*Activity*. Output every line of the listing, exactly and completely.

*Given data*.
◆ ◆ ◆ ◆ ◆

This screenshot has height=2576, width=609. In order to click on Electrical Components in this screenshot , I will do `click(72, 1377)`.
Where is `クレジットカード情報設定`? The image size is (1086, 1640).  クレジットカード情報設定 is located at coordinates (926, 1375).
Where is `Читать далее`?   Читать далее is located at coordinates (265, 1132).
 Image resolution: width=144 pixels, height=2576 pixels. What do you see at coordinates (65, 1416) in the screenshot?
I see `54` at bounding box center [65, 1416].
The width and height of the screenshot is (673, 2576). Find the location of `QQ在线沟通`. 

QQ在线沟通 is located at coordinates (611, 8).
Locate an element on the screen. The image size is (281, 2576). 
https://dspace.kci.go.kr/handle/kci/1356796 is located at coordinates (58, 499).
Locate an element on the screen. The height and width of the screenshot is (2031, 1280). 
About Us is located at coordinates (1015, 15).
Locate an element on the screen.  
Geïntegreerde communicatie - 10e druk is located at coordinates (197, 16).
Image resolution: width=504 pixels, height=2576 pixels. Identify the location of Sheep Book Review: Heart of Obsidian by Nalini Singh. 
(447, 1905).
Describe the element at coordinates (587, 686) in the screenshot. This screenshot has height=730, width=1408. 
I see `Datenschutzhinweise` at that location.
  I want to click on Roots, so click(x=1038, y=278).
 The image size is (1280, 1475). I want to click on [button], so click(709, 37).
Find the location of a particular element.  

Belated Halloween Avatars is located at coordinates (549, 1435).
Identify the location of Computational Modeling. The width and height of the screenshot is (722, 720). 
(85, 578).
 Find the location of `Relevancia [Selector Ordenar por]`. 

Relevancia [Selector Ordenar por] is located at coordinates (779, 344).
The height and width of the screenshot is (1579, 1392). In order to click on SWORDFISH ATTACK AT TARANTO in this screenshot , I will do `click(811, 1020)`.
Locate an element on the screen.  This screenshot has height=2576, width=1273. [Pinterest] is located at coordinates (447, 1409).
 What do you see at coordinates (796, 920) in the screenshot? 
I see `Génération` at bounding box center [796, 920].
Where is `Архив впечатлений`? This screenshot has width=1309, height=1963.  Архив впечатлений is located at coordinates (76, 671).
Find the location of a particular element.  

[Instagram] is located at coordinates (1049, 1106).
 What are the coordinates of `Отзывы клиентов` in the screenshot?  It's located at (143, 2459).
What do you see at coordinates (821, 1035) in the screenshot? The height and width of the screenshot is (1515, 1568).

◆ ◆ ◆ ◆ ◆

*Expected output*.
This screenshot has height=2576, width=609. In order to click on Electrical Components in this screenshot , I will do `click(72, 1377)`.
Where is `クレジットカード情報設定`? The image size is (1086, 1640).  クレジットカード情報設定 is located at coordinates (926, 1375).
Where is `Читать далее`?   Читать далее is located at coordinates (265, 1132).
 Image resolution: width=144 pixels, height=2576 pixels. What do you see at coordinates (65, 1416) in the screenshot?
I see `54` at bounding box center [65, 1416].
The width and height of the screenshot is (673, 2576). Find the location of `QQ在线沟通`. 

QQ在线沟通 is located at coordinates (611, 8).
Locate an element on the screen. The image size is (281, 2576). 
https://dspace.kci.go.kr/handle/kci/1356796 is located at coordinates (58, 499).
Locate an element on the screen. The height and width of the screenshot is (2031, 1280). 
About Us is located at coordinates (1015, 15).
Locate an element on the screen.  
Geïntegreerde communicatie - 10e druk is located at coordinates (197, 16).
Image resolution: width=504 pixels, height=2576 pixels. Identify the location of Sheep Book Review: Heart of Obsidian by Nalini Singh. 
(447, 1905).
Describe the element at coordinates (587, 686) in the screenshot. This screenshot has height=730, width=1408. 
I see `Datenschutzhinweise` at that location.
  I want to click on Roots, so click(x=1038, y=278).
 The image size is (1280, 1475). I want to click on [button], so click(709, 37).
Find the location of a particular element.  

Belated Halloween Avatars is located at coordinates (549, 1435).
Identify the location of Computational Modeling. The width and height of the screenshot is (722, 720). 
(85, 578).
 Find the location of `Relevancia [Selector Ordenar por]`. 

Relevancia [Selector Ordenar por] is located at coordinates (779, 344).
The height and width of the screenshot is (1579, 1392). In order to click on SWORDFISH ATTACK AT TARANTO in this screenshot , I will do `click(811, 1020)`.
Locate an element on the screen.  This screenshot has height=2576, width=1273. [Pinterest] is located at coordinates (447, 1409).
 What do you see at coordinates (796, 920) in the screenshot? 
I see `Génération` at bounding box center [796, 920].
Where is `Архив впечатлений`? This screenshot has width=1309, height=1963.  Архив впечатлений is located at coordinates (76, 671).
Find the location of a particular element.  

[Instagram] is located at coordinates (1049, 1106).
 What are the coordinates of `Отзывы клиентов` in the screenshot?  It's located at (143, 2459).
What do you see at coordinates (821, 1035) in the screenshot? The height and width of the screenshot is (1515, 1568).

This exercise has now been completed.